Il jeta un dernier regard au camp et, accompagné de son père, redescendit la colline.
Il était dix-sept heures lorsque les six canons commencèrent à tirer l’un après l’autre, selon les angles de tir recalculés précédemment, brisant le silence des Plaines Fertiles.
Au bout de quatre cents ans, les humains étaient de retour sur ces plaines pour attaquer les Diables.
Après deux salves de tirs destinées à rectifier les éventuelles erreurs de calcul, les canons se synchronisèrent suite aux conseils de Sylvie.
Ces Canons de Forteresse améliorés de 152mm se rapprochaient davantage de leurs prédécesseurs historiques. Afin d’augmenter la portée de tir, la chambre des munitions avait été doublée et les obus devaient être insérés partie par partie, réduisant ainsi la vitesse de tir de moitié. Cependant, sous l’effet de la pression accrue, ces canons présentaient une menace fatale pour des cibles fixes, même à dix kilomètres de distance.
Comme, de surcroît, ils étaient plus longs, le poids en était également affecté, augmentant du même coup les difficultés logistiques. Ils avaient résolu le problème en démantelant les canons en quatre et en les faisant transporter par le ver de Taquila.
Comme cette manière de combattre était toute nouvelle, les soldats ne pouvant ni entendre le bruit, ni voir les flammes produites par l’impact de l’obus, s’ils n’avaient pas déjà mené plusieurs batailles à l’artillerie, jamais les soldats n’auraient pu croire qu’ils étaient en mesure de détruire des forteresses et des villes ennemies sans même voir l’adversaire.

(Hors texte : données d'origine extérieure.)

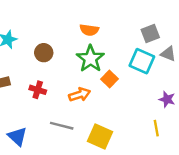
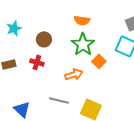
red cross: (38, 90) -> (37, 62), moved

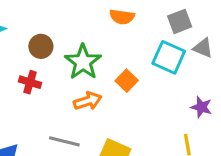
orange semicircle: (82, 20) -> (122, 17), moved
green star: (83, 44) -> (83, 62), moved

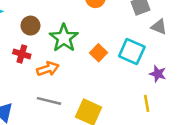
cyan square: (169, 57) -> (132, 52), moved
orange arrow: (88, 101) -> (48, 69), moved

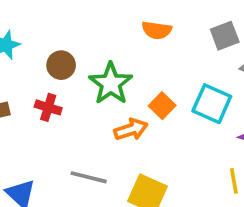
orange arrow: (48, 69) -> (131, 129), moved

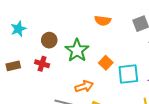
cyan square: (212, 104) -> (128, 74), moved, turned -30
orange arrow: (131, 129) -> (84, 86), moved

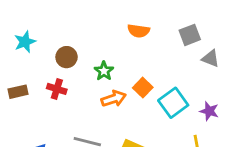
green star: (77, 50) -> (104, 71), size x0.6
cyan square: (128, 74) -> (173, 103), turned -30
orange arrow: (84, 86) -> (114, 99), moved

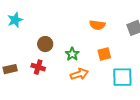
cyan star: (25, 42) -> (15, 20), moved
orange square: (143, 88) -> (104, 54), moved, turned 32
cyan square: (173, 103) -> (122, 77), turned 35

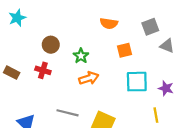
orange square: (104, 54) -> (125, 50), moved
brown rectangle: (10, 69) -> (12, 73), turned 40

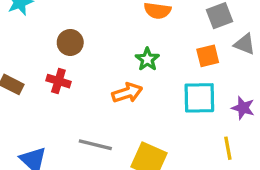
orange square: (125, 50) -> (208, 56), moved
green star: (81, 56) -> (147, 59), moved

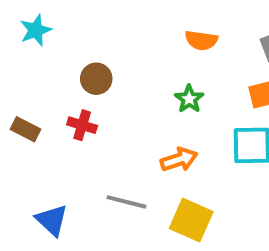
orange arrow: (127, 93) -> (179, 159), moved

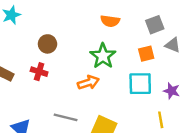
green star: (189, 99) -> (103, 56), size x1.5
orange arrow: (179, 159) -> (88, 82), moved

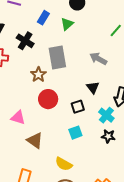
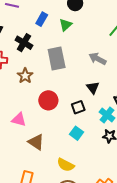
brown star: (38, 75) -> (25, 76), moved
cyan square: (75, 133) -> (76, 133), turned -32

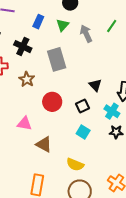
gray arrow: (98, 59) -> (86, 34), moved, turned 42

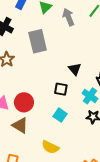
red circle: (52, 102) -> (24, 102), moved
black square: (83, 106) -> (61, 89), turned 32

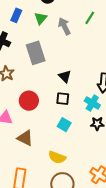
black triangle: (75, 69) -> (65, 76), moved
red circle: (24, 102) -> (29, 101), moved

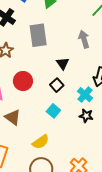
gray arrow: (64, 26) -> (84, 39), moved
black square: (63, 99) -> (57, 85), turned 32
yellow semicircle: (57, 157) -> (41, 142), turned -66

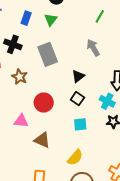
black triangle: (63, 63) -> (78, 76), turned 40
cyan square: (53, 111) -> (80, 124), turned -32

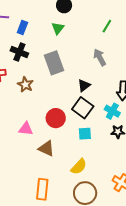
blue rectangle: (26, 18) -> (22, 27), moved
black square: (77, 99) -> (83, 108), size x1.5
red circle: (44, 103) -> (56, 118), moved

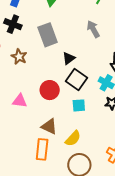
black triangle: (84, 85) -> (69, 58), moved
brown triangle: (46, 148) -> (49, 126), moved
orange rectangle: (42, 189) -> (42, 149), moved

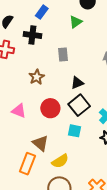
black cross: (13, 24) -> (32, 35), turned -30
gray rectangle: (48, 35) -> (63, 54), size x0.6
brown star: (19, 57) -> (37, 77), moved

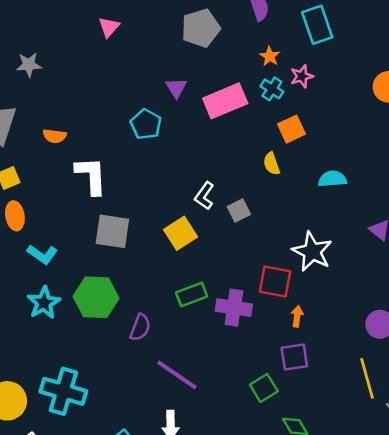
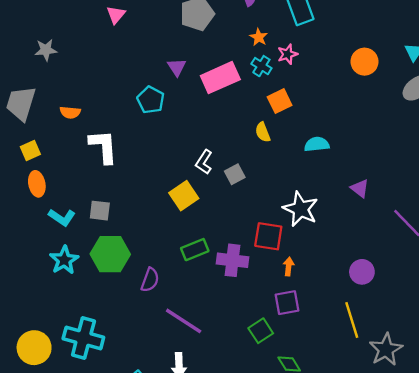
gray square: (112, 231) -> (100, 211), moved, size x0.7

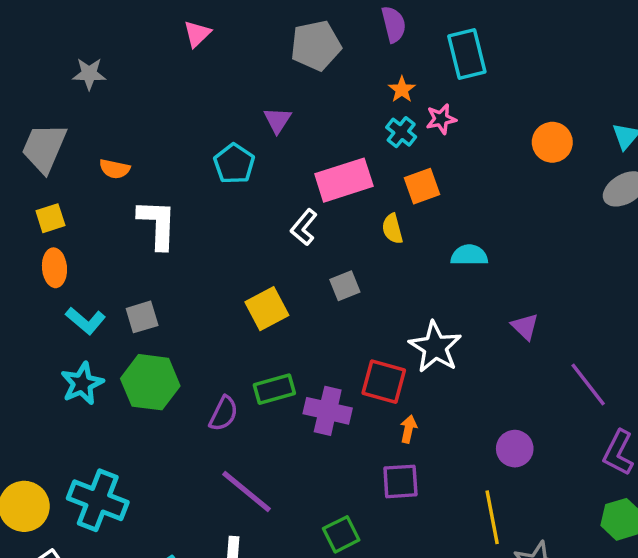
pink rectangle: (220, 78) -> (344, 180), moved
white L-shape: (204, 162) -> (304, 227), moved
gray square: (100, 211) -> (142, 317), turned -30
purple semicircle: (150, 280) -> (224, 414), moved
green square: (261, 331) -> (341, 534), moved

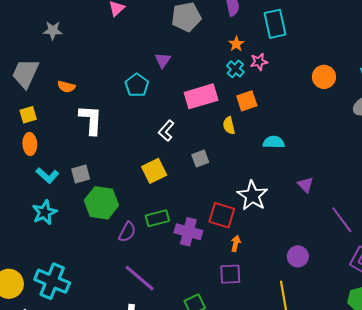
white L-shape: (304, 227) -> (166, 131), moved
green hexagon: (150, 382) -> (101, 203), moved

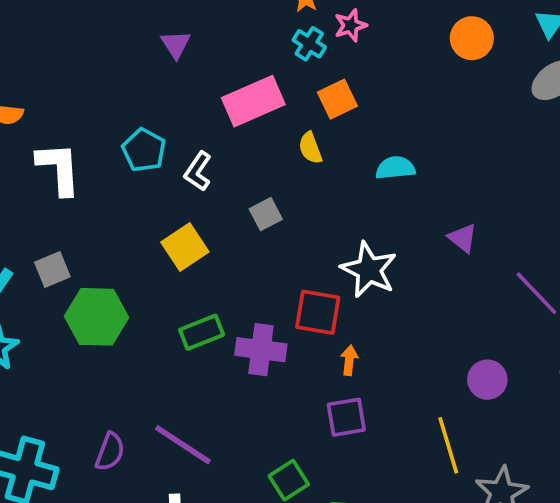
cyan pentagon: (137, 85) -> (144, 150), moved
purple semicircle: (127, 232) -> (110, 452), moved
purple circle: (298, 256) -> (487, 380), moved

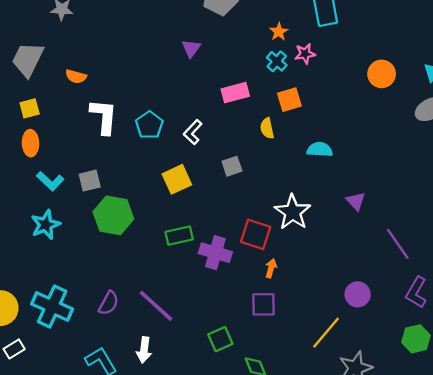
pink rectangle: (253, 101) -> (235, 93), size x0.7
cyan pentagon: (144, 150) -> (149, 125), moved
yellow line: (448, 445) -> (326, 333), turned 48

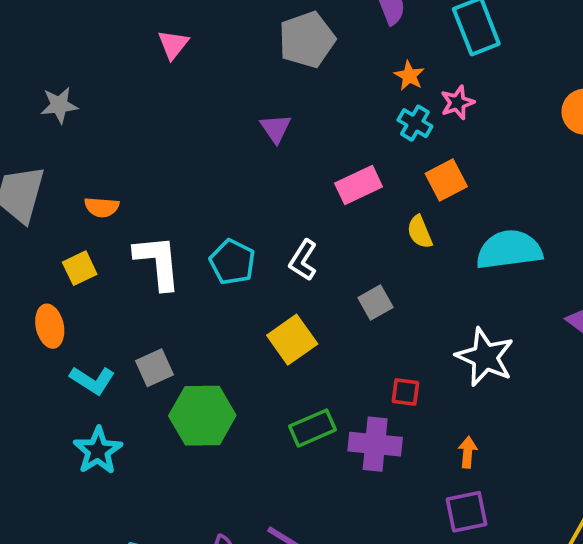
yellow square: (30, 108) -> (80, 268), moved
cyan semicircle: (320, 149) -> (509, 250), size x1.6
red square: (256, 234) -> (405, 392), moved, size x0.6

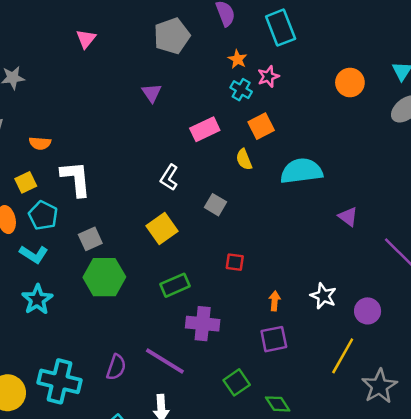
cyan pentagon: (232, 262) -> (43, 215), moved
gray square: (375, 302) -> (216, 205), turned -30
white star: (485, 357) -> (323, 296), moved, size x0.7
gray square: (155, 368) -> (90, 239), moved
purple cross: (375, 444) -> (203, 324), moved

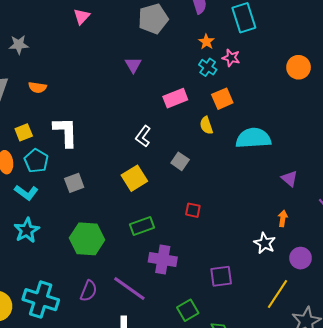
pink star: (268, 76) -> (231, 58), turned 30
orange semicircle: (40, 143) -> (37, 87), moved
green hexagon: (104, 277) -> (87, 239), moved
orange arrow: (275, 301) -> (283, 218), moved

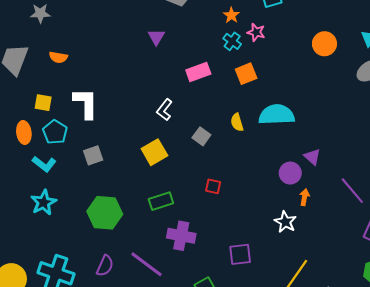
yellow semicircle: (206, 125) -> (237, 122), moved
yellow square: (24, 132) -> (43, 103), turned 30
purple circle: (301, 258) -> (290, 173), moved

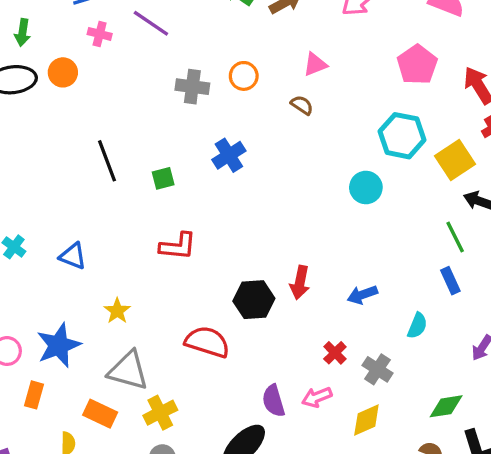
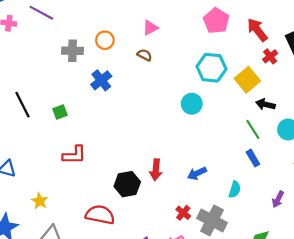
blue cross: (229, 155) -> (101, 80), moved
gray cross: (377, 369) -> (212, 220), size x1.5

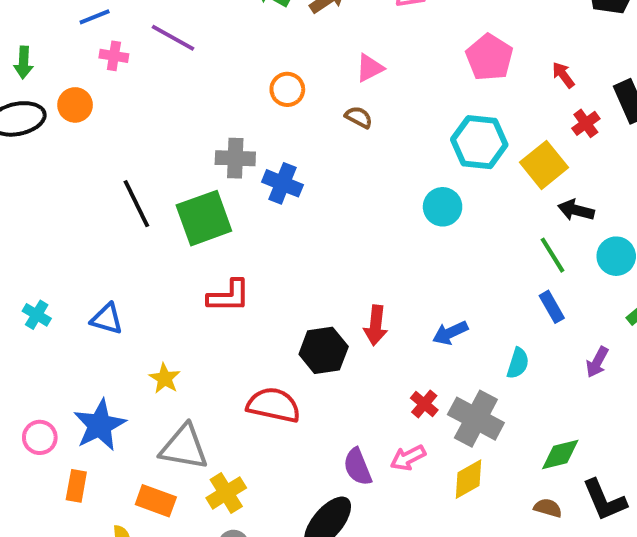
red arrow: (257, 30) -> (563, 75), size x0.6
gray cross: (72, 51) -> (235, 158), moved
blue cross: (101, 80) -> (282, 183), moved, turned -30
green square: (60, 112) -> (204, 218), size x2.0
purple arrow: (278, 199) -> (597, 362), moved

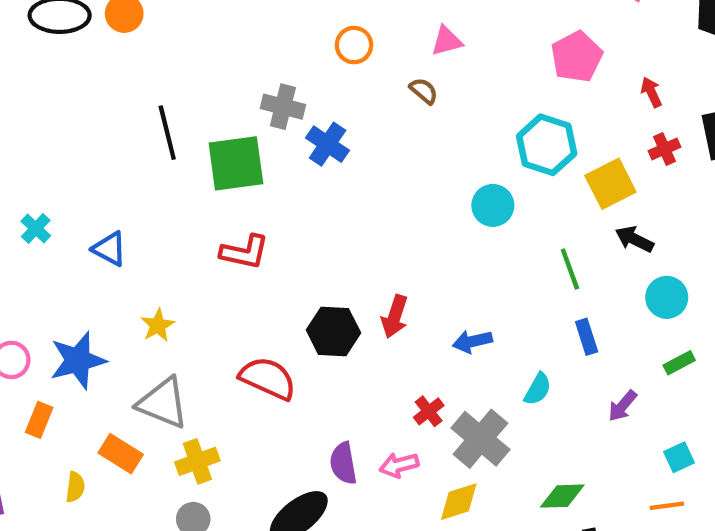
green line: (553, 255) -> (570, 269), moved

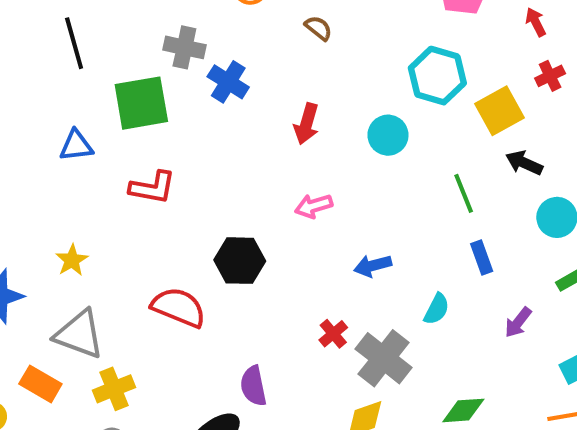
black line: (167, 133) -> (74, 43), moved
blue triangle: (109, 249) -> (76, 146), moved, turned -33
red arrow: (395, 317) -> (306, 124), moved
pink arrow: (399, 465) -> (314, 206), moved

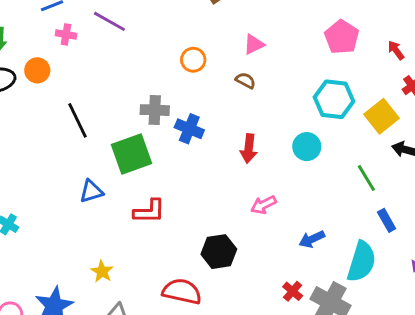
cyan semicircle: (437, 309) -> (361, 262), size x1.8

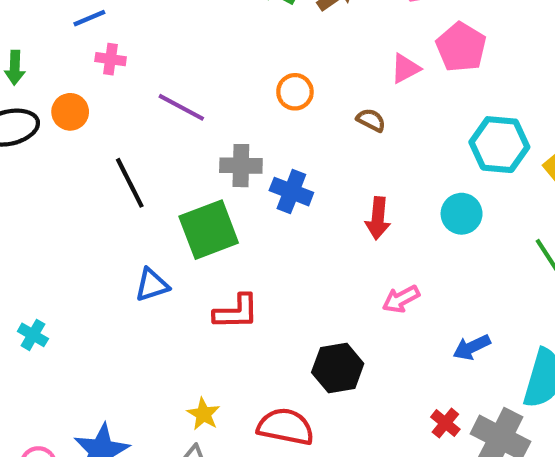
purple line: (109, 21) -> (181, 107), moved
pink pentagon: (342, 37) -> (461, 47), moved
pink triangle: (254, 44) -> (405, 68), moved
yellow star: (102, 272) -> (203, 414), moved

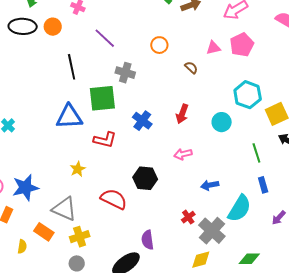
blue cross: (291, 192) -> (142, 121), moved
blue triangle: (152, 285) -> (69, 117), size x1.6
yellow star: (203, 414) -> (78, 169), moved

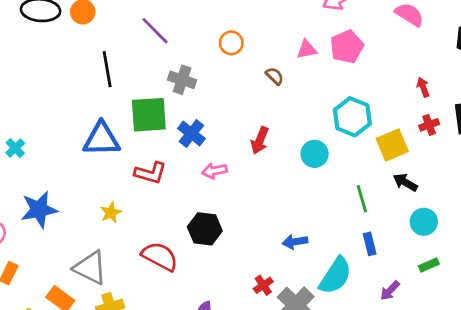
blue cross: (142, 121) -> (191, 134), moved
pink arrow: (183, 154) -> (214, 171), moved
blue star: (25, 188) -> (39, 209), moved

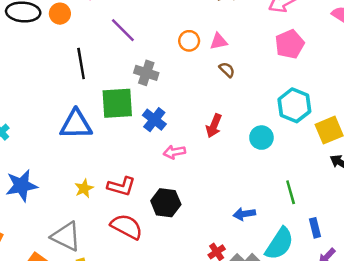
pink triangle: (307, 49) -> (219, 41), moved
red L-shape: (150, 173) -> (121, 186), moved
green line: (362, 199) -> (291, 192), moved
blue rectangle: (370, 244) -> (315, 228), moved

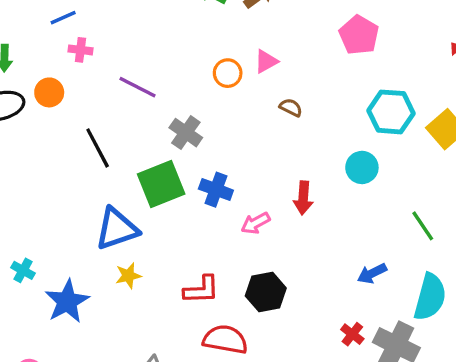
brown semicircle: (227, 70) -> (291, 107), moved
gray cross: (146, 73) -> (186, 133), turned 35
red arrow: (214, 126) -> (303, 198), moved
blue star: (22, 186) -> (67, 301), moved
yellow star: (84, 188) -> (128, 276), moved, turned 30

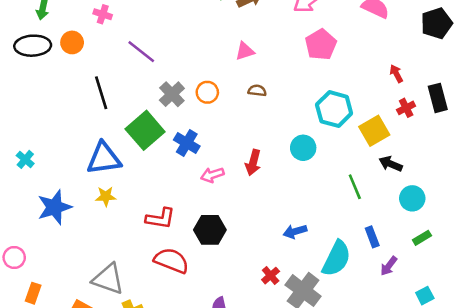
orange circle: (228, 73) -> (207, 92), moved
brown semicircle: (291, 107) -> (257, 91), turned -30
green square: (161, 184) -> (145, 130), turned -30
green line: (423, 226) -> (355, 187), moved
cyan cross: (23, 270) -> (25, 159), moved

Si Hache-De-Fer avait choisi d’attendre le coucher du soleil pour lancer cette attaque, c’était pour deux raisons. D’abord, l’efficacité de l’œil Magique étant indépendante de la lumière, celui-ci pouvait guider les tirs nocturnes. Ensuite, comme les Bêtes Volantes ne pouvaient voler de nuit, les Diables seraient contraints de subir leurs tirs jusqu’au lever du soleil.
Les canons tiraient toutes les deux minutes, cependant, à l’exception d’un grondement lointain, rien ne semblait avoir changé vu du camp.
Mais ce que voyait Sylvie, dix kilomètres plus loin, était totalement différent.
Les tirs répétés avaient totalement chamboulé le paysage et détruit en grande partie des dizaines de Pagodes de Pierre Noire. Lorsque les obus frappèrent la tour contenant la Brume Rouge, elles provoquèrent une explosion semblable à une éruption volcanique. Les pierres noires fusèrent de partout.
Mais la sorcière n’avait toujours pas localisé les Diables.
Au petit matin, alors que tous pensaient que l’ennemi avait abandonné son avant-poste, il se produisit quelque chose d’inattendu.
Une armée de Diables fit son apparition au Nord du camp militaire, à huit kilomètres du versant.
Au même moment, Sylvie aperçut une dizaine de Bêtes Volantes.
L’ennemi, invisible depuis plusieurs jours, marchait droit vers eux.